Single by Dierks Bentley

from the album Home
- Released: April 9, 2012
- Recorded: 2011–12
- Genre: Country rock
- Length: 3:02
- Label: Capitol Nashville
- Songwriters: Dierks Bentley; Brett Beavers; Jim Beavers;
- Producers: Brett Beavers; Luke Wooten;

Dierks Bentley singles chronology
| "Home" (2011) | "5-1-5-0" (2012) | "Tip It On Back" (2012) |

= 5-1-5-0 =

"5-1-5-0" is a song co-written and recorded by American country music artist Dierks Bentley. It was released in April 2012 as the third single from his 2012 album Home. The song was written by Bentley, Brett Beavers, and Jim Beavers.
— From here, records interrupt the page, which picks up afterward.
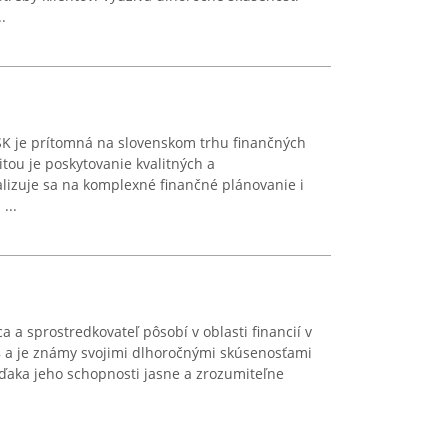
.
 je prítomná na slovenskom trhu finančných
itou je poskytovanie kvalitných a
alizuje sa na komplexné finančné plánovanie i
...
a a sprostredkovateľ pôsobí v oblasti financií v
8 a je známy svojimi dlhoročnými skúsenosťami
ďaka jeho schopnosti jasne a zrozumiteľne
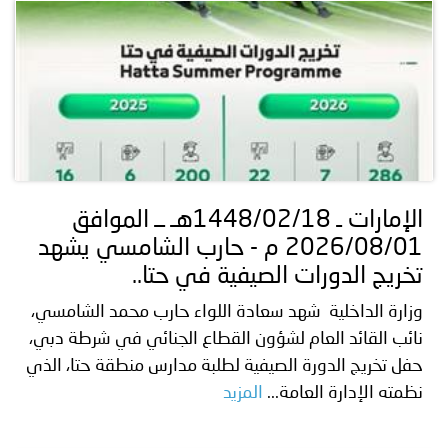
الإمارات ـ 1448/02/18هـ ــ الموافق
2026/08/01 م - حارب الشامسي يشهد
تخريج الدورات الصيفية في حتا..
وزارة الداخلية شهد سعادة اللواء حارب محمد الشامسي،
نائب القائد العام لشؤون القطاع الجنائي في شرطة دبي،
حفل تخريج الدورة الصيفية لطلبة مدارس منطقة حتا، الذي
نظمته الإدارة العامة...
المزيد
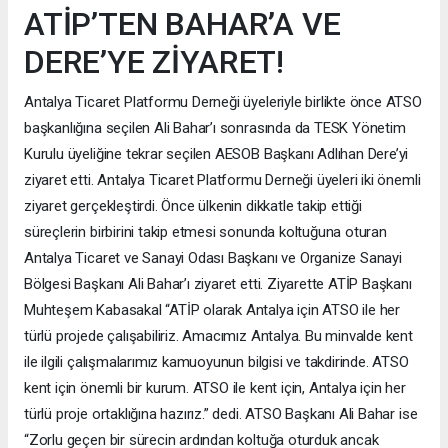
ATİP’TEN BAHAR’A VE
DERE’YE ZİYARET!
Antalya Ticaret Platformu Derneği üyeleriyle birlikte önce ATSO
başkanlığına seçilen Ali Bahar’ı sonrasında da TESK Yönetim
Kurulu üyeliğine tekrar seçilen AESOB Başkanı Adlıhan Dere’yi
ziyaret etti. Antalya Ticaret Platformu Derneği üyeleri iki önemli
ziyaret gerçekleştirdi. Önce ülkenin dikkatle takip ettiği
süreçlerin birbirini takip etmesi sonunda koltuğuna oturan
Antalya Ticaret ve Sanayi Odası Başkanı ve Organize Sanayi
Bölgesi Başkanı Ali Bahar’ı ziyaret etti. Ziyarette ATİP Başkanı
Muhteşem Kabasakal “ATİP olarak Antalya için ATSO ile her
türlü projede çalışabiliriz. Amacımız Antalya. Bu minvalde kent
ile ilgili çalışmalarımız kamuoyunun bilgisi ve takdirinde. ATSO
kent için önemli bir kurum. ATSO ile kent için, Antalya için her
türlü proje ortaklığına hazırız.” dedi. ATSO Başkanı Ali Bahar ise
“Zorlu geçen bir sürecin ardından koltuğa oturduk ancak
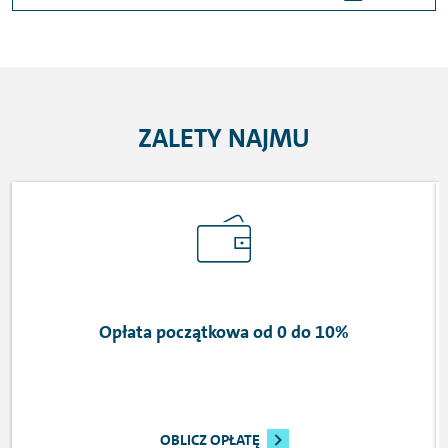
ZALETY NAJMU
Opłata początkowa od 0 do 10%
OBLICZ OPŁATĘ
==Background and writing==
Co-writer Jim Beavers told Taste of Country that the idea for "5-1-5-0" came about when Bentley and he were discussing Van Halen's album 5150. Beavers said that he changed the pronunciation from "fifty-one-fifty" to "five-one-five-oh", and rhymed it with "somebody call the po-po" after seeing a police car.

==Content==
The title is a reference to the 5150 "involuntary psychiatric hold" in the California Welfare and Institutions Code. In it, the narrator sings that his lover is making him "crazy".

==Critical reception==
Bobby Peacock of Roughstock gave the song four stars out of five, saying that it was "fun to listen to" and "sticks in the head after only one listen." Billy Dukes of Taste of Country rated it four-and-a-half stars out of five, calling it "three minutes of reckless energy".

==Music video==
The music video was directed by Wes Edwards and premiered in June 2012.

==Chart performance==

| Chart (2012) | Peak position |
|---|---|
| Canada Hot 100 (Billboard) | 42 |
| Canada Country (Billboard) | 1 |
| US Billboard Hot 100 | 33 |
| US Hot Country Songs (Billboard) | 1 |

===Year-end charts===

| Chart (2012) | Position |
|---|---|
| US Country Songs (Billboard) | 40 |

==Certifications==

| Region | Certification | Certified units/sales |
| Canada (Music Canada) | Gold | 40,000^{*} |
| United States (RIAA) | 2× Platinum | 2,000,000^{‡} |
^{*} Sales figures based on certification alone. ^{‡} Sales+streaming figures based on certification alone.